If you have kids, you know that disobedience is just part of life. In fact, as adults, we aren’t perfect either, are we?! However, when disobedience comes, it is so important to maintain the relationship in the midst of the disobedience. Preserving our relationships and speaking to the hearts of our children should be first and foremost.
(this post may contain affiliate links. If you make a purchase, I may receive a small commission at no cost to you)
If you are a regular reader here you may have noticed that I am often posting in the wee hours of the morning. I enjoy working late into the night/early into the morning since it is quiet and I can get so much accomplished that way. I am blessed to be able to not need a full eight hours of sleep, however, everyone’s sickness finally caught up with me a bit and I have been fighting it for the past week. Last night I was asleep by 11, which is basically unheard of for me.
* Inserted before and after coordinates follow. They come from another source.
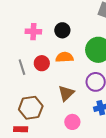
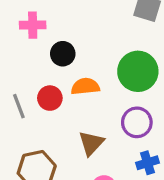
black circle: (62, 30) -> (63, 54), moved
pink cross: (33, 32) -> (33, 25), moved

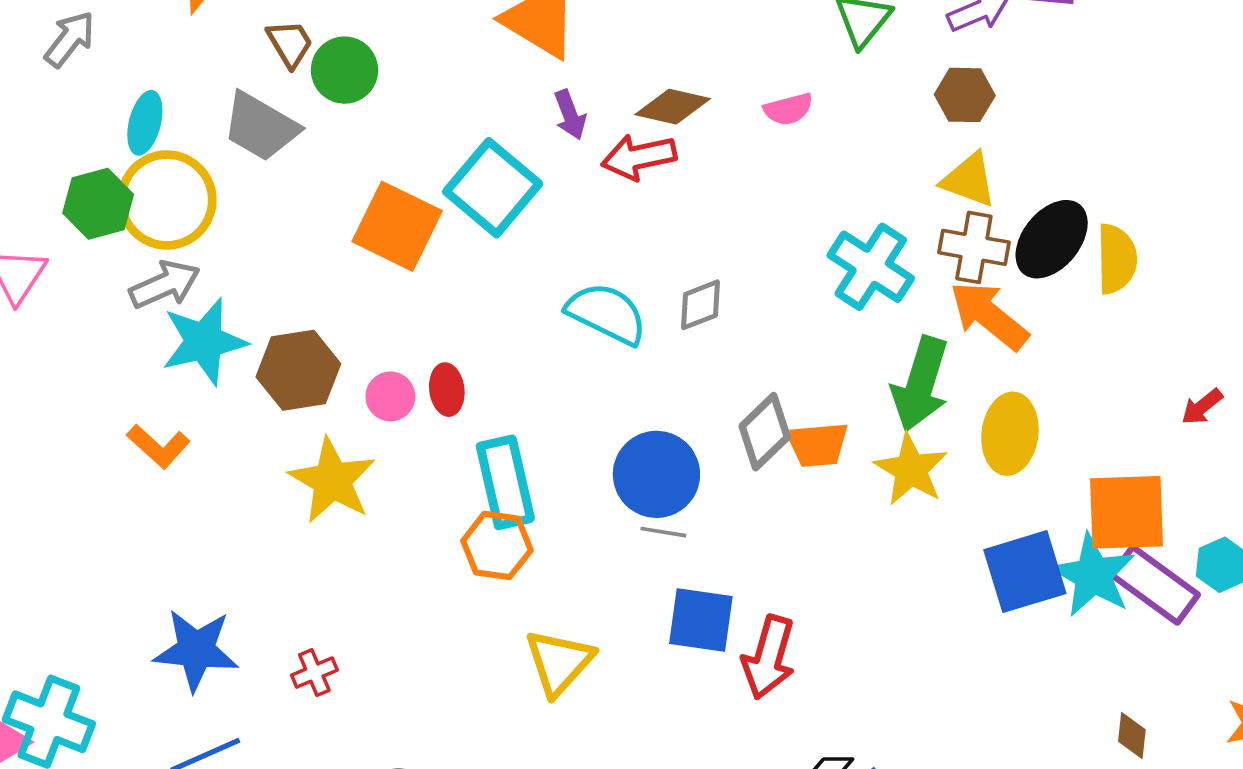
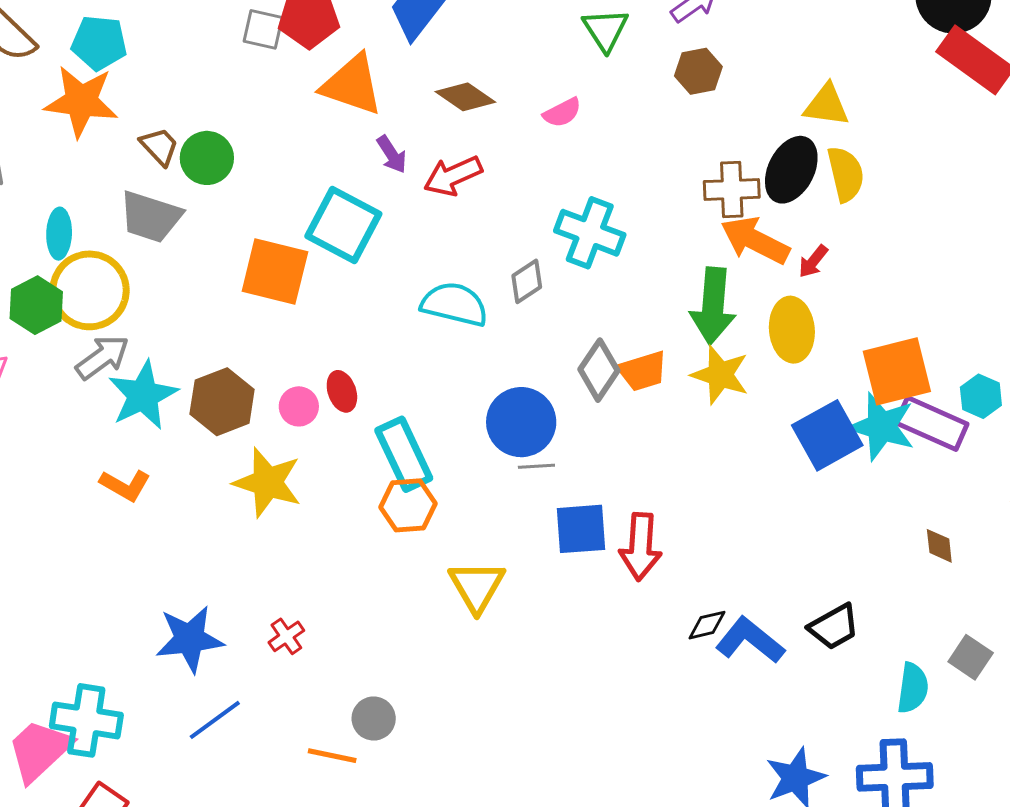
brown diamond: (673, 107) -> (465, 97), moved, turned 34
yellow triangle: (969, 180) -> (826, 105), moved
cyan cross: (871, 267) -> (590, 233), moved
red arrow: (1202, 407) -> (813, 261), moved

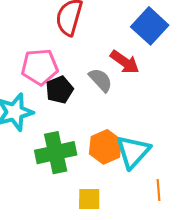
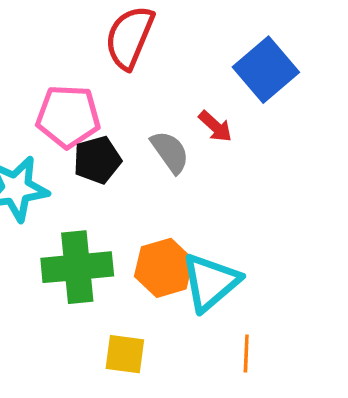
red arrow: (125, 62) -> (215, 126), size x0.7

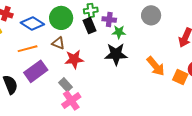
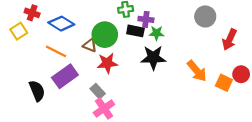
gray circle: (151, 15) -> (205, 16), moved
green circle: (61, 18) -> (105, 35), moved
black rectangle: (89, 26) -> (135, 31), moved, turned -56
orange line: (28, 49) -> (56, 51), turned 42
As a result, I did not have the strength or the ability to make the rounds to check on the kids’ chores last night. They are kids. I guess it isn’t really all that surprising that many things were left undone last night.
After breakfast and chores were done this morning, I went upstairs to discover the bathroom floor so littered with clothes, towels, and random things, all of which belonged to three kids in particular, that you couldn’t even see the floor. I should have snapped a picture, but I think my head was spinning too much 😉
Prior to them starting their work, I explained a few things, which is how I did my best to speak to their hearts.
- I told them I had confidence in the fact that my expectation of them to clean up after themselves is not out of line, nor it it expecting too much.
- Then, I told each of them that I knew they wanted to obey, but that at times they just lost sight of that when a selfish desire is at the root and something else seems more appealing than obeying does. I also told them that I loved them and their desire to do what is right.
- Next, I reviewed exactly what the expectations are in regards to cleaning up after themselves, especially when it comes to them leaving their things all over in a common living area, which is disrespectful to others who share the same space.
- Since it was a group offense and a group punishment, I will have each of them ask for forgiveness from God, myself, and the others who use the bathroom along with them at a later time, on an individual basis.
- The final step in dealing with this act of disobedience today was for the three of them to do some extra cleaning in the bathrooms, which meant cleaning the ceiling vents and washing the floors.
Although it was tempting to just get after them to clean up their things, it was empowering to follow the steps I feel are important from start to finish. So often I don’t do it right the first time. They all appreciated feeling validated and told that I love them, and they were all understanding of the steps that were taken in dealing with the root of selfishness.
Today, I felt successful in maintaining the relationship in the midst of disobedience.
How were you intentional today? How did you follow one of your plans through from beginning to end?